Wenn Sie diese Seite durchgearbeitet haben, sollten Sie

  • den genauen Ablauf der Translations-Initiation bei Prokaryoten kennen,
  • wissen, wie der Initiationskomplex zusammengesetzt ist,
  • die Rolle der Initiationsfaktoren kennen,
  • wissen, was man unter einer Shine-Dalgarno-Sequenz versteht,
  • erläutern können, inwiefern sich die erste Methionin-tRNA von einer "normalen" Methionin-tRNA unterscheidet,
  • die Elongationsphase in allen Einzelheiten beschreiben und dabei auch auf die Elongationsfaktoren eingehen können,
  • den Vorgang des Peptid-Transfers erläutern können
  • erläutern können, wann die Translation abbricht und wie es dazu kommt.

Initiation - Start der Translation

RNA-Bindung

Als erstes muss sich die mRNA an die kleine Ribosomen-Untereinheit binden. Dazu gibt es auf der mRNA ca. 8 bis 12 Basen vor dem Startcodon eine Ribosomen-Erkennungssequenz, die nach ihren Entdeckern als Shine-Dalgarno-Sequenz bezeichnet wird [2, S. 96]:

5'-GGAGGU-3'

Diese Erkennungssequenz kann sich nun komplementär mit einer entsprechenden Sequenz auf der 16S-rRNA der kleinen 30S-Ribosomen-Untereinheit paaren.

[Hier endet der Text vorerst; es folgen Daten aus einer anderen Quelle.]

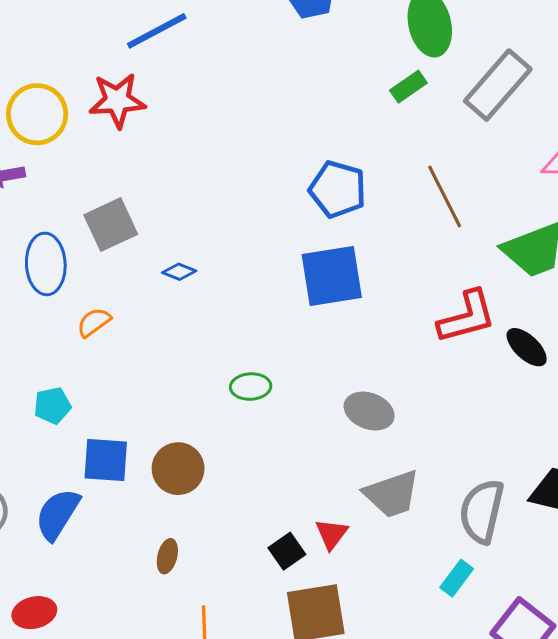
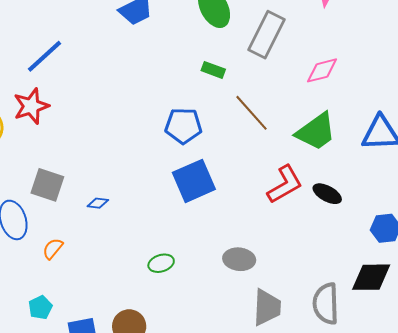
green rectangle: (408, 87) -> (213, 70), moved, turned 70
gray square: (111, 225) -> (47, 185), turned -32
gray trapezoid: (392, 494) -> (267, 307), turned -54

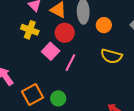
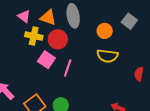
orange circle: (104, 25) -> (105, 31), moved
yellow cross: (30, 30) -> (34, 36), moved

Vorher allerdings müssen sich noch drei Initiationsfaktoren an die 30S-Einheit anlagern, die sinnigerweise als IF1, IF2 und IF3 bezeichnet werden. Außerdem bindet als Energieträger ein GTP-Molekül an die 30S-Einheit [2, S. 100].

Erste Aminosäure

Eine fMettRNA setzt sich mit ihrem Anticodon UAC an das Startcodon AUG der mRNA. Es bilden sich Wasserstoffbrücken-Bindungen zwischen den drei Basen des Codons AUG und den drei Basen des Anticodons UAC aus.

Die beiden MettRNAs

Es gibt bei Prokaryoten zwei verschiedene MettRNAs, nämlich die "normale" MettRNA, und die fMettRNA. Die "normale" MettRNA dient zum Einbau der Aminosäure Methionin in die wachsende Peptidkette. Die etwas anders aufgebaute fMettRNA wird nur beim Start der Translation verwendet. Das Methionin am Anfang des Peptids ist kein "normales" Methionin, sondern an die Aminogruppe wurde ein Formylrest "angebaut":

Bildung der fMettRNA
Autor: Ulrich Helmich 2022, Lizenz: siehe Seitenende

Diese Reaktion findet erst dann statt, wenn das Methionin bereits mit der tRNA verbunden wurde. Die Formylgruppe (H-C=O, von der Ameisensäure H-COOH bzw. vom Formaldehyd H2C=O abgeleitet) wird von dem Enzym Formyl-THF-MettRNA-Transformylase von einem 10-Formyl-tetrahydrofolsäure-Molekül auf das Methionin-Molekül der MettRNA übertragen [1, S. 79].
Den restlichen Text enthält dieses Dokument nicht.